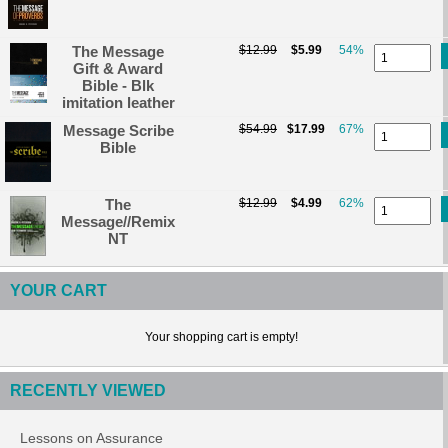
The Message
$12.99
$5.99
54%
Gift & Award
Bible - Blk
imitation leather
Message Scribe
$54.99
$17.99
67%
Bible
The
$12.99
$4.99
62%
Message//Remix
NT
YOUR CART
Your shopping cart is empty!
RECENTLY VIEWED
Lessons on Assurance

...

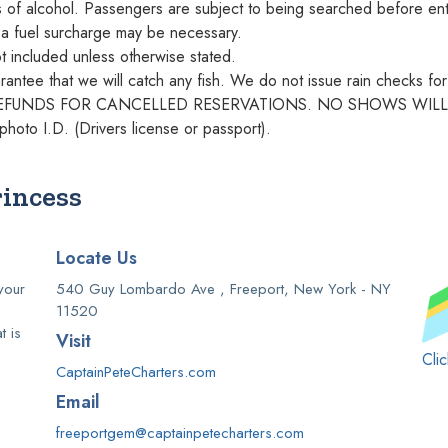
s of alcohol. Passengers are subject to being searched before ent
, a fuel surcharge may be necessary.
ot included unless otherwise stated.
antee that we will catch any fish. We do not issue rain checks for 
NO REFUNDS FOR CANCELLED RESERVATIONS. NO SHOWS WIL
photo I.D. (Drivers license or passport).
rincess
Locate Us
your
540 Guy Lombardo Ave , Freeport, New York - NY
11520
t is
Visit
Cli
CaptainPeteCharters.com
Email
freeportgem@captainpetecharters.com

---

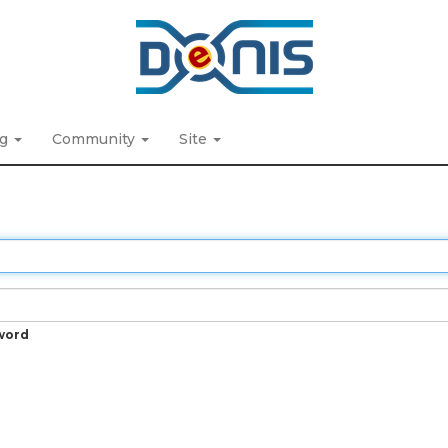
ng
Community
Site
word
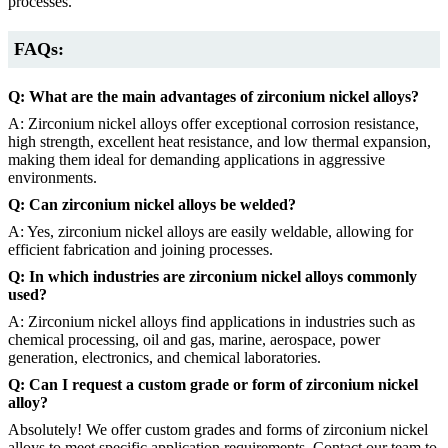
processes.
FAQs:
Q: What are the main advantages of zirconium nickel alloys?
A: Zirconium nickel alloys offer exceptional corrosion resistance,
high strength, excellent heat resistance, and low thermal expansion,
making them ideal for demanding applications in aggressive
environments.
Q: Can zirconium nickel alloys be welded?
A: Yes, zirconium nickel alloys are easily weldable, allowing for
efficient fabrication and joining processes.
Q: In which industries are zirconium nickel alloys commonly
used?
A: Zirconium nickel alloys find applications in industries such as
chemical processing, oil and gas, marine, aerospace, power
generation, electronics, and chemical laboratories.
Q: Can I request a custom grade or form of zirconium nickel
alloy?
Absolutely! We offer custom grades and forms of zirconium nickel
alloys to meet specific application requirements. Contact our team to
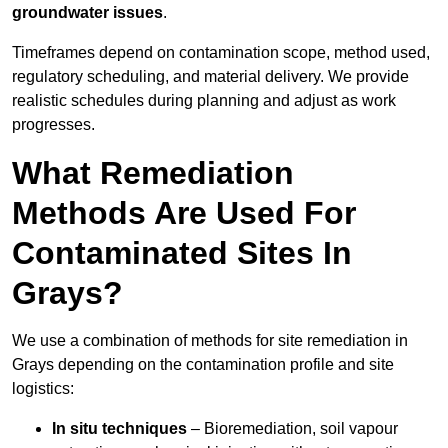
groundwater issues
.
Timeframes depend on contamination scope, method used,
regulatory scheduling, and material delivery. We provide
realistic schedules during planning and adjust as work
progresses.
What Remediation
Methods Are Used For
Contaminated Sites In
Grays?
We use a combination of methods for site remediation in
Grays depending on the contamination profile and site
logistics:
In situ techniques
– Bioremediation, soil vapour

THE PROBLEM:
Find the lines above that include the string "alloys" and copy them.

REPLY TO THE TASK:
Q: What are the main advantages of zirconium nickel alloys?
A: Zirconium nickel alloys offer exceptional corrosion resistance,
Q: Can zirconium nickel alloys be welded?
A: Yes, zirconium nickel alloys are easily weldable, allowing for
Q: In which industries are zirconium nickel alloys commonly
A: Zirconium nickel alloys find applications in industries such as
alloys to meet specific application requirements. Contact our team to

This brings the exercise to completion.